Correspondence: Dr T-H Jaing, Divisions of Hematology and Oncology, Department of pediatrics, Chang Gung University and Children's Hospital, 5 Fu-Shin Street, Kwei-Shan, 333, Taoyuan, Taiwan. E-mail: jaing001@cgmh.org.tw

Received 4 January 2007; Revised 1 May 2007; Accepted 2 May 2007; Published online 18 June 2007.

Abstract

To augment graft cell dose, we evaluated the safety of the combined transplantation of two partially HLA-matched umbilical cord blood (UCB) units.

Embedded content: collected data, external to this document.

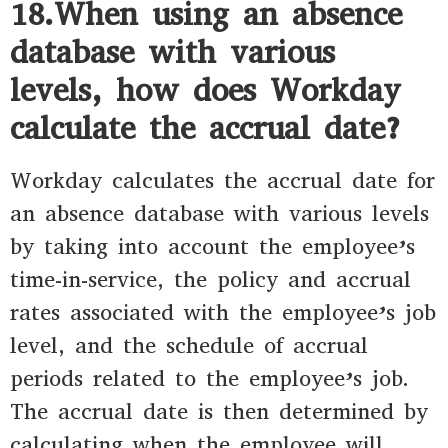
18.When using an absence
database with various
levels, how does Workday
calculate the accrual date?
Workday calculates the accrual date for
an absence database with various levels
by taking into account the employee’s
time-in-service, the policy and accrual
rates associated with the employee’s job
level, and the schedule of accrual
periods related to the employee’s job.
The accrual date is then determined by
calculating when the employee will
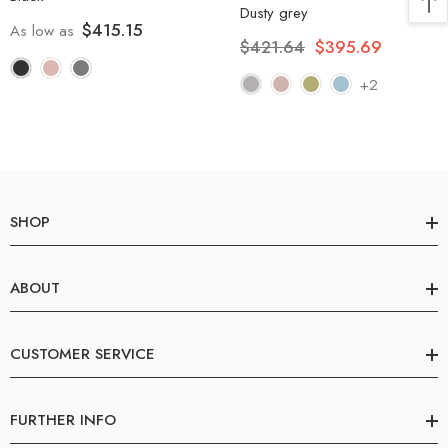
Dusty grey
$415.15
As low as
$421.64
$395.69
+2
SHOP
ABOUT
CUSTOMER SERVICE
FURTHER INFO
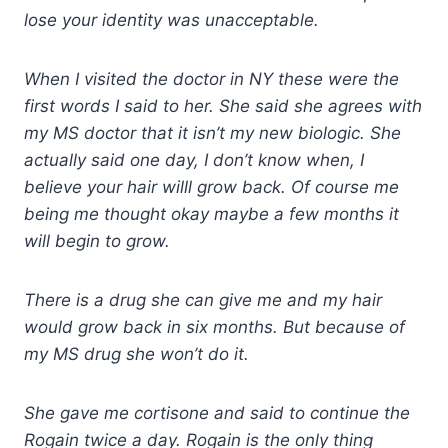
lose your identity was unacceptable.
When I visited the doctor in NY these were the
first words I said to her. She said she agrees with
my MS doctor that it isn’t my new biologic. She
actually said one day, I don’t know when, I
believe your hair willl grow back. Of course me
being me thought okay maybe a few months it
will begin to grow.
There is a drug she can give me and my hair
would grow back in six months. But because of
my MS drug she won’t do it.
She gave me cortisone and said to continue the
Rogain twice a day. Rogain is the only thing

Five patients with transfusion-dependent thalassemia, median age 11.1 years (range 10–13.1), received 2 UCB units after myeloablative conditioning. Cord blood units were a 4/6-HLA-match or better with the recipient, and contained a minimum combined pre-freeze CD34 cell dose of 3.0 10⁵/kg. All patients engrafted at a median of 15 days (range 12–19). Four patients with durable trilineage engraftment showed acute grade I–III GVHD; none developed extensive chronic GVHD until the date of last contact. The median times to red blood cell transfusion independence and platelet engraftment were 32 and 49 days after transplant, respectively. With a median follow-up of 18.5 months (range 11–32), four patients transplanted with UCB from two different partially HLA-matched donors were transfusion-independent. Therefore, transfusion of two partially HLA-matched UCB units is safe, and may overcome the cell-dose barrier that limits the use of UCB in long-term recipients of multiple transfusions for thalassemia.